Summary: create your own NLP program that can deliver in-depth, useful information, looking up to $ 100,000 or more in terms of talent and data. And that is more than the thousands of hours people will have to spend building, repairing and retraining the system.
Choosing an NLP Solution: 4 Things to Consider
Repetition: Building your own NLP program with open source libraries may be a viable option but is rarely the best option.
In most cases, it is very expensive to license an API or NLP platform. Which method and which dealer is best for you? Start by understanding your needs. Make your choices based on these four factors:
First, consider the type of documentation you are working with. Simple test terms? Try the open source NLP model or text analysis skills for your test tool. Informal content such as customer reviews, free text surveys, and social media comments? You will need a dedicated NLP tool to manage them. Contracts, invoices, emails, medical files or other complex documents? Check out a fully customized NLP solution supported by an established vendor.
Next, analyze the amount of data you process per month, on average. A few hundred or a few thousand documents can be easily managed with an open source model or a cloud API. Apart from that, open source gets into operating problems and cloud solutions are very expensive. If you have tens of thousands of documents or more, look for an uncontrollable NLP tool with predictable values and stable, uncontrollable structures.

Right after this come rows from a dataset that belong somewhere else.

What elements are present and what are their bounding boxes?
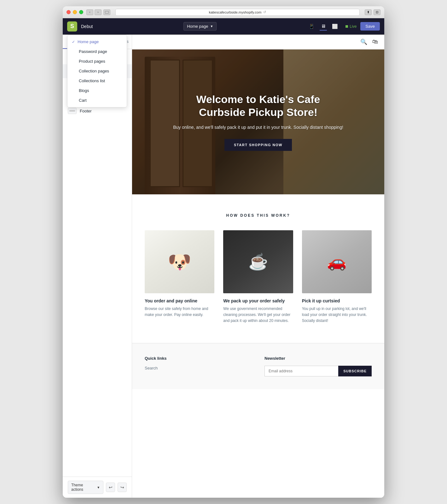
dropdown-item-collection-pages[interactable]: Collection pages: [67, 66, 127, 76]
theme-actions-chevron-icon: ▼: [97, 486, 100, 489]
cards-grid: 🐶 You order and pay online Browse our si…: [145, 230, 372, 324]
dropdown-item-collections-list[interactable]: Collections list: [67, 76, 127, 86]
footer-link-search[interactable]: Search: [145, 366, 252, 370]
store-name: Debut: [81, 24, 93, 29]
card-pack: ☕ We pack up your order safely We use go…: [223, 230, 293, 324]
card-order-text: Browse our site safely from home and mak…: [145, 306, 214, 318]
how-it-works-title: HOW DOES THIS WORK?: [145, 213, 372, 218]
subscribe-button[interactable]: SUBSCRIBE: [338, 366, 372, 376]
title-bar: ‹ › katiescafecurbside.myshopify.com ↺ ⬆…: [63, 6, 384, 18]
traffic-lights: [67, 10, 83, 14]
site-header: 🔍 🛍: [132, 35, 384, 49]
card-pickup-title: Pick it up curtsied: [302, 298, 372, 303]
newsletter-title: Newsletter: [264, 356, 372, 361]
check-icon: ✓: [72, 40, 75, 44]
sidebar: Sections Theme settings Header: [63, 35, 132, 498]
shopify-logo: S: [67, 21, 77, 32]
page-dropdown-menu: ✓ Home page Password page Product pages …: [67, 35, 127, 107]
theme-actions-button[interactable]: Theme actions ▼: [68, 481, 103, 494]
dropdown-item-blogs[interactable]: Blogs: [67, 86, 127, 95]
quick-links-title: Quick links: [145, 356, 252, 361]
footer-newsletter: Newsletter SUBSCRIBE: [264, 356, 372, 376]
card-pickup-text: You pull up in our parking lot, and we'l…: [302, 306, 372, 324]
hero-title: Welcome to Katie's Cafe Curbside Pickup …: [173, 93, 343, 119]
close-button[interactable]: [67, 10, 71, 14]
site-footer: Quick links Search Newsletter SUBSCRIBE: [132, 343, 384, 389]
page-selector[interactable]: Home page ▼: [183, 22, 217, 31]
card-order-title: You order and pay online: [145, 298, 214, 303]
dropdown-item-home-page[interactable]: ✓ Home page: [67, 37, 127, 47]
fullscreen-button[interactable]: ⊡: [374, 9, 380, 15]
back-button[interactable]: ‹: [86, 9, 93, 15]
card-pack-text: We use government recommended cleaning p…: [223, 306, 293, 324]
card-order: 🐶 You order and pay online Browse our si…: [145, 230, 214, 324]
hero-content: Welcome to Katie's Cafe Curbside Pickup …: [148, 87, 369, 157]
save-button[interactable]: Save: [360, 22, 380, 31]
forward-button[interactable]: ›: [95, 9, 102, 15]
dropdown-item-password-page[interactable]: Password page: [67, 47, 127, 56]
maximize-button[interactable]: [79, 10, 83, 14]
tab-icon[interactable]: [103, 9, 110, 15]
address-bar[interactable]: katiescafecurbside.myshopify.com ↺: [115, 9, 360, 16]
sidebar-footer: Theme actions ▼ ↩ ↪: [63, 477, 132, 498]
share-button[interactable]: ⬆: [365, 9, 372, 15]
tablet-view-icon[interactable]: ⬜: [331, 22, 339, 31]
search-icon[interactable]: 🔍: [360, 38, 367, 45]
redo-button[interactable]: ↪: [118, 483, 127, 492]
preview-frame: 🔍 🛍: [132, 35, 384, 498]
undo-button[interactable]: ↩: [106, 483, 115, 492]
minimize-button[interactable]: [73, 10, 77, 14]
card-pickup-image: 🚗: [302, 230, 372, 293]
hero-cta-button[interactable]: START SHOPPING NOW: [224, 139, 292, 151]
mobile-view-icon[interactable]: 📱: [307, 22, 316, 31]
cart-icon[interactable]: 🛍: [372, 38, 378, 45]
hero-section: Welcome to Katie's Cafe Curbside Pickup …: [132, 49, 384, 194]
card-pickup: 🚗 Pick it up curtsied You pull up in our…: [302, 230, 372, 324]
card-pack-image: ☕: [223, 230, 293, 293]
dropdown-item-cart[interactable]: Cart: [67, 95, 127, 105]
preview-area: 🔍 🛍: [132, 35, 384, 498]
dropdown-item-product-pages[interactable]: Product pages: [67, 56, 127, 66]
desktop-view-icon[interactable]: 🖥: [320, 22, 327, 31]
card-pack-title: We pack up your order safely: [223, 298, 293, 303]
live-indicator: Live: [345, 24, 357, 29]
hero-subtitle: Buy online, and we'll safely pack it up …: [173, 124, 343, 131]
sidebar-content: Header 🏠 Welcome to Katie'... 👁 ⋮⋮ 📦: [63, 49, 132, 477]
email-input[interactable]: [264, 366, 338, 376]
app-header: S Debut Home page ▼ 📱 🖥 ⬜ Live Save: [63, 18, 384, 35]
how-it-works-section: HOW DOES THIS WORK? 🐶 You order and pay …: [132, 194, 384, 343]
footer-section-icon: [68, 108, 77, 114]
footer-quick-links: Quick links Search: [145, 356, 252, 376]
card-order-image: 🐶: [145, 230, 214, 293]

Third, check your analytical requirements. Document analysis of document-level emotions, easy fragmentation, or common business idea can often be handled by open source models or even an application-specific solution as a test tool. If you want to understand why people feel the way they do, define custom organizations or organize content into complex buckets, however, you will need an NLP forum with tuning and setting tools.
Lastly, list some of your needs, such as personal data storage, location processing, low-resolution data analysis, high level of support, or specific services such as custom machine learning models.
Open source NLP models can process documents locally but leave you to fend for yourself with training. Cloud statistics providers may provide private storage, but you will never know where your data goes when you call their API. Meanwhile, Big Tech companies do not offer much in the way of services and training – after all, they are not in the NLP business, they are in the cloud business.
Only dedicated NLP companies such as Lexalytics that integrate all the technologies needed to meet your professional needs and the information needed to help you meet your goals.
Summary: Create or Buy Indigenous Language Processing?
So, should you create or purchase NLP text and statistics?
Building from open source
Benefits: free NLP libraries; complete control of the structure; spatial processing; developing internal skills
Inadequacy: it takes time to build; no support or services; requires technology; limited statistics without much extra work
Licensing an API or NLP platform
Benefits: start analyzing immediately; additional mathematical skills; tune and prepare as needed; someone else keeps core tech; full support and services
Disadvantages: license costs; you need to repair the engine; choosing the wrong provider leads to a big head on the road
And perhaps most importantly: Choosing to buy, rather than build from scratch, frees you to focus on achieving your goals: improving product and customer experience, reducing employee profits, managing compliance, automated business processes, or something else altogether.